Actors more or less donated their time, and the set by John Byrne was essentially a multilevel platform set that made the most of the outdoor setting. One thing the production--directed by Johansen, who also starred as Iago--couldn't skimp on was the costumes. Here Johansen turned to his former colleague, Greg Poplyk, who had designed Paper Mill's definitive productions of
My Fair Lady,
Carousel and
Show Boat, and who now heads TDF's Costume Collection. In an innovative partnership, Poplyk arranged a barter system in which the value of costumes donated by the production to the TDF Collection could be exchanged for rentals.
"Greg dressed us so beautifully--we just looked fabulous," gushes Joanne Parady, who produced the play and starred as Emilia.
"This is not that rare," Poplyk explains. "Designers, individuals, and companies can donate costumes to us-and we give them a rental credit.
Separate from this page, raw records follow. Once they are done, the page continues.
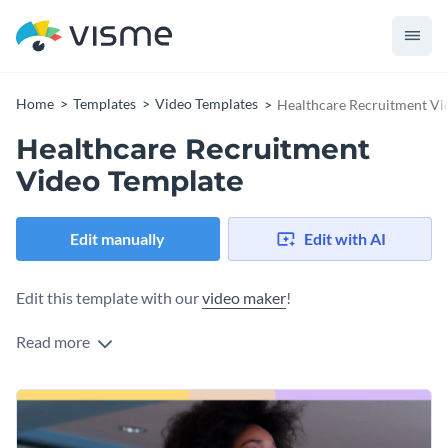
Home
Templates
Video Templates
Healthcare Recruitment Vi
Healthcare Recruitment
Video Template
Edit manually
Edit with AI
Edit this template with our
video maker
!
Read more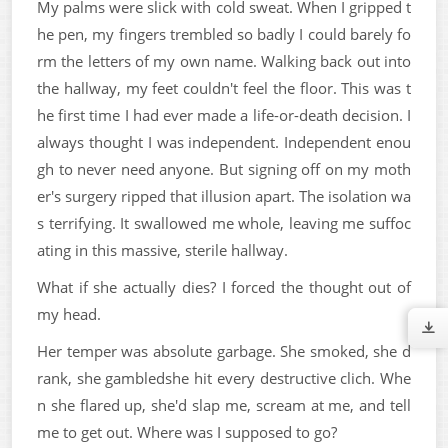
My palms were slick with cold sweat. When I gripped t
he pen, my fingers trembled so badly I could barely fo
rm the letters of my own name. Walking back out into
the hallway, my feet couldn't feel the floor. This was t
he first time I had ever made a life-or-death decision. I
always thought I was independent. Independent enou
gh to never need anyone. But signing off on my moth
er's surgery ripped that illusion apart. The isolation wa
s terrifying. It swallowed me whole, leaving me suffoc
ating in this massive, sterile hallway.
What if she actually dies? I forced the thought out of
my head.
Her temper was absolute garbage. She smoked, she d
rank, she gambledshe hit every destructive clich. Whe
n she flared up, she'd slap me, scream at me, and tell
me to get out. Where was I supposed to go?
We win, because we gain new stock, and they win, because they are able to stretch their rental budgets.”
The pieces the TDF Costume Collection can't use aren't trashed: They're donated to the Police Athletic League and to schools. Men's plain T-shirts are sent to shelters. There tends to be a glut of left-over shoes. Poplyk explains why.
"Because of Equity rules, shoes can't be used again if they're used in a dance number," Poplyk explains. "New shoes have to be made every time a chorus member gets replaced. So when
Saturday Night Fever was on Broadway, for instance, we got a lot of shoes."
For the benefit staging of
Othello, shoes were only the beginning. "For this production, they needed to get everything out of the collection: the footwear, the masks, the medallions, the swordbelts," Poplyk says.
Some of the costumes came from the Special Stock, a premium collection that has dressed up a production of Verdi's opera
Otello. Indeed, Parady recalls with a startled laugh, "Our Cassio was wearing a costume that was Placido Domingo's! I had never been to the Costume Collection before, and I was just dazzled at all these costumes, beautifully laid out by period. I was just drooling! And Greg pulled out the most wonderful things to wear."
Parady counts the benefit a success toward a worthy cause.
"I grew up seeing plays performed at the Stratord Theatre, and it's always a sad thing that this building sits up, half renovated and half not," says Parady. "This was our second season of doing a benefit weekend, and it was a spectacular event. We had 500 people there with picnic baskets and the Housatonic in the background. The audience was on its feet at the end."
We've heard that clothes make the man, but in this case clothes from the TDF Costume Collection essentially made a whole show possible. Not a bad way to spend a vacation.